The average monthly pension is above the target at 8,865 rubles ($317). Igor Tabakov

Prime Minister Vladimir Putin on Monday urged the Pension Fund to be a showcase of the government's efficiency as national elections loom.

"Almost one-third of our country's citizens judge the quality of the work of government agencies by the quality with which you operate," Putin said on a conference call with the fund's regional chiefs to discuss last year's performance.

Russian retirees number more than 40 million — a substantial portion of voters in a country whose total population is 140 million people.

Pension Fund officials on the call indicated — in language that was sometimes reminiscent of Soviet-era celebratory speeches — that they have already made every effort to comply with the prime minister's exhortations.

"Our work is based on the principle of being closer to the people," said the fund's Khabarovsk regional chief, Irina Zverzheyeva.

The Pension Fund will spend at least an additional 20 billion rubles ($715 million) to pay higher social pensions this year, Putin said.

The federal government raised social pensions, paid to the handicapped and other disadvantaged groups, by 10 percent as of April 1, following an 8.8 percent raise in retirement pensions in February, and it could further increase the payments in August should inflation grow more than 6 percent in the year's first half.

Retirement pensions went up a record 45 percent last year.

Another, longer-term target set by the government for pensions is that they should reach 40 percent of a person's wage.

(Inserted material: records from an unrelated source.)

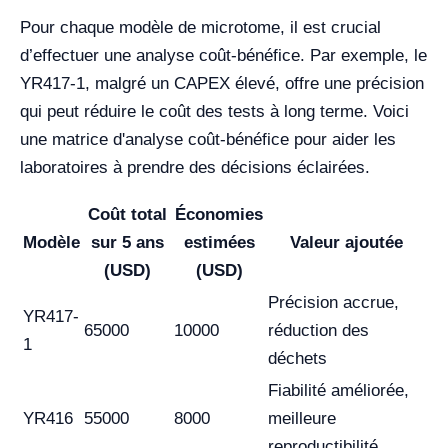
Pour chaque modèle de microtome, il est crucial
d’effectuer une analyse coût-bénéfice. Par exemple, le
YR417-1, malgré un CAPEX élevé, offre une précision
qui peut réduire le coût des tests à long terme. Voici
une matrice d'analyse coût-bénéfice pour aider les
laboratoires à prendre des décisions éclairées.
Coût total
Économies
Modèle
sur 5 ans
estimées
Valeur ajoutée
(USD)
(USD)
Précision accrue,
YR417-
65000
10000
réduction des
1
déchets
Fiabilité améliorée,
YR416
55000
8000
meilleure
reproductibilité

According to the Economic Development Ministry, the average wage now amounts to 20,000 rubles, which makes the current average pension of 8,865 rubles even higher than the desired proportion.

To raise more money for pensions and other social payments, the government had to increase its payroll tax to 34 percent from 26 percent starting this year. Officials are now looking for ways to reverse that decision because of fears that many businesses would try to evade the higher levy.

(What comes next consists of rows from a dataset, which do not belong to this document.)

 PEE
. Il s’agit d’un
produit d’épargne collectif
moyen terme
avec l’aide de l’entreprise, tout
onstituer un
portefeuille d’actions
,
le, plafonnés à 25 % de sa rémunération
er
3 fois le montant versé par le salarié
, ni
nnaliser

Still, the government will tap the federal budget to replenish the Pension Fund with 876 billion rubles this year, said Pension Fund chief Anton Drozdov. That would represent almost a fifth of the fund's 5 trillion rubles in planned spending, but will be less than last year's 1.3 trillion ruble federal subsidy.

Health and Social Development Minister Tatyana Golikova, who was also on the line with Putin, said the tentative results of the first quarter showed the authorities collected the higher tax "sufficiently well."

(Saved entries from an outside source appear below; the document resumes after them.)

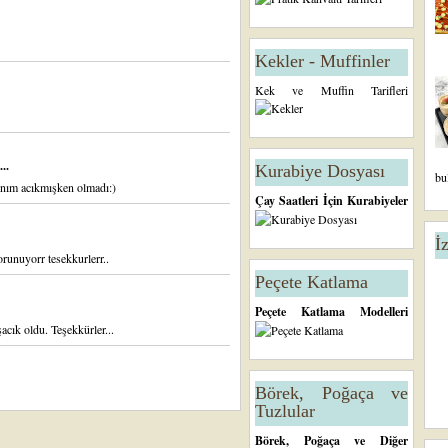
Kekler - Muffinler
Kek ve Muffin Tarifleri
..
Kurabiye Dosyası
bu
rnım acıkmışken olmadı:)
Çay Saatleri İçin Kurabiyeler
İ
runuyorr tesekkurlerr..
Peçete Katlama
Peçete Katlama Modelleri
cık oldu. Teşekkürler...
Börek, Poğaça ve
Tuzlular
Börek, Poğaça ve Diğer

Golikova urged the removal of discounts on the payroll tax for some payers. Only about 50 percent of companies pay the full rate, she said, while certain industries, such as software developers, enjoy lower rates.

"It's not important to the citizen what field his employer operates in," she said. "It's important for him to have his pension rights guaranteed."

Putin didn't respond to the proposal immediately during the call.

Drozdov said the Pension Fund, which as of this year is collecting the pension portion of the payroll tax instead of the Federal Tax Service, works with 4 million companies and 3 million self-employed people.